Just an update the new SpeedPassion Reventon ESC's are now ROAR Blinky legal and on the ROAR website.

http://www.roarracing.com/?page_id=737


----------



## ercwhtsd (Jun 25, 2008)

*Weekend Results*

First, let me say thank you to everyone who came to race this weekend. It was great to see so many for a day of racing. Thank you as well for making sure we were able to accomodate all with pit space.

Last of all, thank you for understanding the parking situation and helping to make sure that the spots in front of the other business's remained open as best as we could. It helped, but in the end, ddidn't seem to be enough. So we have a month to figure something out.

Driver's from WI,IL,IN,OH,MI,IA and MO were alll in attendance. Thanks to Jeff Mo for handling the thankless job of tech and you the racers for making the day run smoothly and efficiently.

Good luck to all the driver's heading to the champs, have a great Thanksgiving weekend and be safe.


----------



## mrbighead (Dec 17, 2008)

Thanks, for running the races as fast as you could. I got home around 3 a.m fighting the fog all the way. lol I'm buying the pizza next time and tell Blake no ordering pork..


----------



## TrickyOne (Nov 12, 2002)

*ROAR banned the Trinity D3.5 17.5 motor*

From the ROAR website:
After a great deal of consideration the ROAR Executive Committee has determined that the Trinity D3.5 motor and others based on the D3.5, do not comply with the organization’s required specifications for motors in the 17.5 stock class. The determination is based on the fact that motors being sold are built with wire that’s larger than maximum specification permitted. All of the random samples of the D3.5 based motors during the announced compliance checks tested with wire that’s larger than the maximum dimension. Rule 8.8.4.3.1 states clearly that “The three slotted stator must be wound with 17.5 turns of 2 strands of a maximum diameter of 20AWG or 0.813 mm per slot.
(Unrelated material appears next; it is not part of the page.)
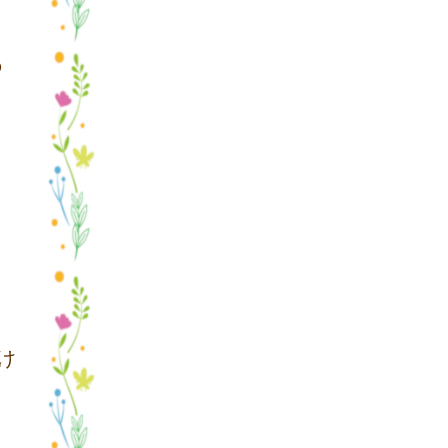
の
け
く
A diameter of .813mm is the nominal measurement of 20AWG wire, and that it is the stated maximum wire diameter permitted. It’s on this basis that the Executive Committee made its determination. 

http://www.roarracing.com/?p=1842 

Guys we are following ROAR rules for motors but because this rule just popped up a day or two before our next race we are going to allow them to be used on Saturday but after that they will be Banned and not allowed to be used until further notice. We dont want to make anyone have to go run out and buy another motor for saturday but you will need to have another motor for the final race in February. 
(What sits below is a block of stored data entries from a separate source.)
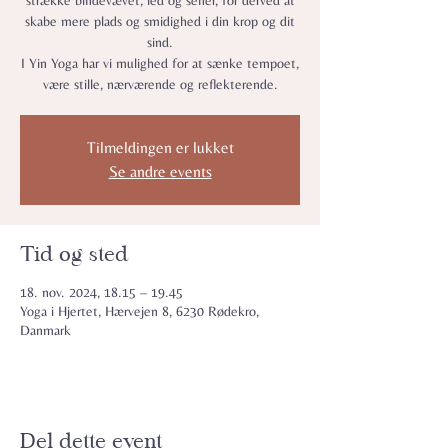
strække bindevævet, led og sener, for derved at
skabe mere plads og smidighed i din krop og dit
sind.
I Yin Yoga har vi mulighed for at sænke tempoet,
være stille, nærværende og reflekterende.
Tilmeldingen er lukket
Se andre events
Tid og sted
18. nov. 2024, 18.15 – 19.45
Yoga i Hjertet, Hærvejen 8, 6230 Rødekro,
Danmark
Del dette event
This applies only to the 17.5 motors at this point none of the other D3.5 base motors are banned. This also apply to all D3.5 base 17.5 motors that are sold by another motor tuner IE...Fantom, EA motorsports and Hurricane Etc...


----------



## BATTMAN (Jul 18, 2009)

Looks like some really good racing there


----------



## ercwhtsd (Jun 25, 2008)

*Weekend Results*

Here are the results from round 3


----------



## BATTMAN (Jul 18, 2009)

what layout are you running for those lap times in VTA?


----------



## ercwhtsd (Jun 25, 2008)

BATTMAN said:


> what layout are you running for those lap times in VTA?


look at our facebook page, it is on there


----------